# [YOUR INSTRUCTIONS]
Every line in the records below that holds the word "WITHDRAWS" is to be copied.

# [Document layout detection data]
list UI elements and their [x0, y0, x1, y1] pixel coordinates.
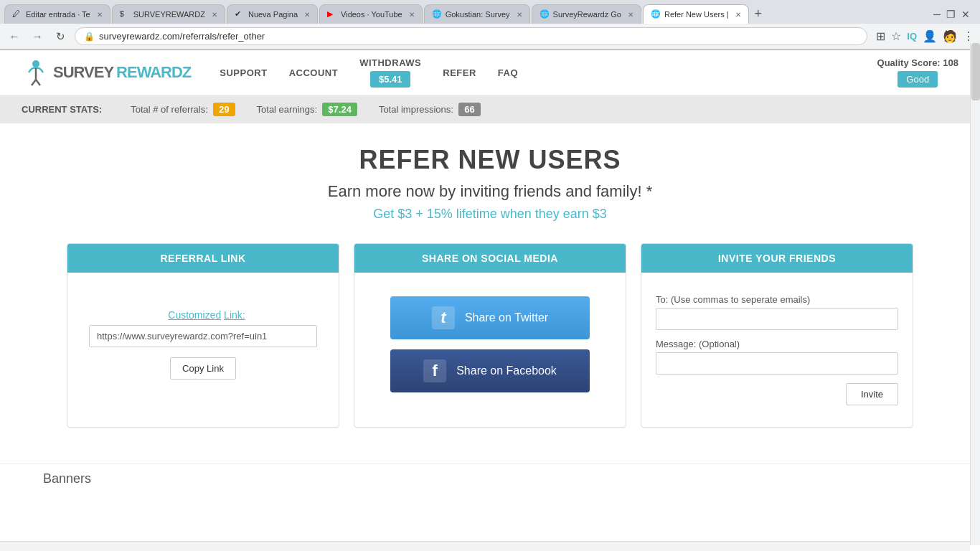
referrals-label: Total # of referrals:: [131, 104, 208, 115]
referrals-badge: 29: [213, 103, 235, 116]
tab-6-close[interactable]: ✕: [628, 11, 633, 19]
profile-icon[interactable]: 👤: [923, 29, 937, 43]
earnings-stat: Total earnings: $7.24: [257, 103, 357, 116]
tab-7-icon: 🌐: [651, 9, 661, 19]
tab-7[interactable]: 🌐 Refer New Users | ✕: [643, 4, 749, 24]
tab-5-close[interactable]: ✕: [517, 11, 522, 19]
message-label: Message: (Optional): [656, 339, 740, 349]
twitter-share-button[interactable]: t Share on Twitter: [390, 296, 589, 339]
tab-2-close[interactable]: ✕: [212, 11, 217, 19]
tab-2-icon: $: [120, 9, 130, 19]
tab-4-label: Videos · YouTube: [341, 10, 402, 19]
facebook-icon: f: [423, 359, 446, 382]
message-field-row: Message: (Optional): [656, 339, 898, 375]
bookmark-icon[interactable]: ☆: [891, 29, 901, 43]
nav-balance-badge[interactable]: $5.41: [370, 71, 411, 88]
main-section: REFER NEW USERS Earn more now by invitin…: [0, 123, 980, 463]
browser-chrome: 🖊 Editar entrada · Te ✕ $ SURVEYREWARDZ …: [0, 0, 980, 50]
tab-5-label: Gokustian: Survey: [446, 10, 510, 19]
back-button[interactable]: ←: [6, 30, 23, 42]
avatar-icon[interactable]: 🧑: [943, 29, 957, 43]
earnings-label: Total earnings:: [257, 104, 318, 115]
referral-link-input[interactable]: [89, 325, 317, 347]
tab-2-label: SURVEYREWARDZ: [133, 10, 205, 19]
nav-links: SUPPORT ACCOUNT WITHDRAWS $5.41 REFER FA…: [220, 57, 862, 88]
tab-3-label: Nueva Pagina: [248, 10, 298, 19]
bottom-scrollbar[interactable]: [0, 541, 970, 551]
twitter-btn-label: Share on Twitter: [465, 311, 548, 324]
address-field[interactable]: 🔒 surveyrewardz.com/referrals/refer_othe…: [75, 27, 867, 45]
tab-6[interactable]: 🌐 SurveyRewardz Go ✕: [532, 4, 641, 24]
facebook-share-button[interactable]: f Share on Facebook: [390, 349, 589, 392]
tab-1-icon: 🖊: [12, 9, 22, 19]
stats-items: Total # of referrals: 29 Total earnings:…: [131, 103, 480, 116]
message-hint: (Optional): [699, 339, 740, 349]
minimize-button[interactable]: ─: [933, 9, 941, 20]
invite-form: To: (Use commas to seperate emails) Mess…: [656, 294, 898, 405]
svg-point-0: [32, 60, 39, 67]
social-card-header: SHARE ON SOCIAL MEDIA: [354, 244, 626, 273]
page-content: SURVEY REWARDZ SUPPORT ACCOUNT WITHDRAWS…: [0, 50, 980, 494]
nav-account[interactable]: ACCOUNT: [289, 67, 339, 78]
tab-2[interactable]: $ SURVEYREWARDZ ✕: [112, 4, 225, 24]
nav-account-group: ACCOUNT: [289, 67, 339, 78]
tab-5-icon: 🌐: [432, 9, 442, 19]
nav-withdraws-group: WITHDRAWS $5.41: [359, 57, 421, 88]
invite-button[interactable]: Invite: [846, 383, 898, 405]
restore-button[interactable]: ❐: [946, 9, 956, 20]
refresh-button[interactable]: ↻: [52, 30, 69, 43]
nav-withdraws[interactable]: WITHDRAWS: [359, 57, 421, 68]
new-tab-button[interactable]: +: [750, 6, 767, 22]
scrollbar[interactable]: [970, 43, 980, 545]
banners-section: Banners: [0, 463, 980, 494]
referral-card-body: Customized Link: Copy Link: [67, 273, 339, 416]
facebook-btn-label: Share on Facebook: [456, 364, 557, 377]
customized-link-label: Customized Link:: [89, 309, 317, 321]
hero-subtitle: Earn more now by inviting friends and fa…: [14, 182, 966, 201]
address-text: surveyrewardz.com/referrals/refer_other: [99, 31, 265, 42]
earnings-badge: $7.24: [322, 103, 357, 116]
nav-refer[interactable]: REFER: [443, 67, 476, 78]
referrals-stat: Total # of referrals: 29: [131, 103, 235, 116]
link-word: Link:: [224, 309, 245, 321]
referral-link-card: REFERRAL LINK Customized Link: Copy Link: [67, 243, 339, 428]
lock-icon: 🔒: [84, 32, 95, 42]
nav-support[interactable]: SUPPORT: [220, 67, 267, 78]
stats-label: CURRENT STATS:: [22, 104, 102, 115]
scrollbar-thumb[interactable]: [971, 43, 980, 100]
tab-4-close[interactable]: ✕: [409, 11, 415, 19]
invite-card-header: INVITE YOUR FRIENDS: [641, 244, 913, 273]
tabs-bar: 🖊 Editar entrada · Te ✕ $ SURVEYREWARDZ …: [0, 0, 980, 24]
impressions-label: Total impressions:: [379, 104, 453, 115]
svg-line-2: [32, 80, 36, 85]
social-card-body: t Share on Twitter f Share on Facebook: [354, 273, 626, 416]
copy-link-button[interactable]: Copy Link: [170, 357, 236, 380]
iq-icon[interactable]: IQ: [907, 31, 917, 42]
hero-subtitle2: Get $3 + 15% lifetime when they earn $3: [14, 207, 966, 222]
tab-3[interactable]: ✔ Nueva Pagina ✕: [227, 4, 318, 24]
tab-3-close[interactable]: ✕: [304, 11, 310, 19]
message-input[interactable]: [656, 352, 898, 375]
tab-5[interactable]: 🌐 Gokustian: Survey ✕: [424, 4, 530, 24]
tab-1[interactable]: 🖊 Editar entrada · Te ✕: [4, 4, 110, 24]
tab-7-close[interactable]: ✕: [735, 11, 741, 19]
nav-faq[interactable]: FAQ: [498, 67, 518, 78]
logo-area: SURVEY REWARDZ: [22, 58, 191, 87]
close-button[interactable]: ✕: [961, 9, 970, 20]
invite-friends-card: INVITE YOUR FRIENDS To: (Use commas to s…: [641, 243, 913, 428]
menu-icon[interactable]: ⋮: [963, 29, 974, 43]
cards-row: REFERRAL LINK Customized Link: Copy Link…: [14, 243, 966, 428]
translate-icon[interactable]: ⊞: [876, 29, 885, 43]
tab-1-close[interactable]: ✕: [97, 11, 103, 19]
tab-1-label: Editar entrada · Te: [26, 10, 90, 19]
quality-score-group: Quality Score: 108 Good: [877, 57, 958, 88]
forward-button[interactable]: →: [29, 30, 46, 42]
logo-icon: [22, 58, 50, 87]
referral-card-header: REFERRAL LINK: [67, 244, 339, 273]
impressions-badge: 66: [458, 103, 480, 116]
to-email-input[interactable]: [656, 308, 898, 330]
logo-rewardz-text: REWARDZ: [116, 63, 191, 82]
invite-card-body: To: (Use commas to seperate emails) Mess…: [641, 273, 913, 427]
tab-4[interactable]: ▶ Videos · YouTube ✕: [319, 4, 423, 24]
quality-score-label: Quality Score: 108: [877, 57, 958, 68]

# [EXERCISE SOLUTION]
nav-links: SUPPORT ACCOUNT WITHDRAWS $5.41 REFER FA…: [220, 57, 862, 88]
page-content: SURVEY REWARDZ SUPPORT ACCOUNT WITHDRAWS…: [0, 50, 980, 494]
nav-withdraws-group: WITHDRAWS $5.41: [359, 57, 421, 88]
nav-withdraws[interactable]: WITHDRAWS: [359, 57, 421, 68]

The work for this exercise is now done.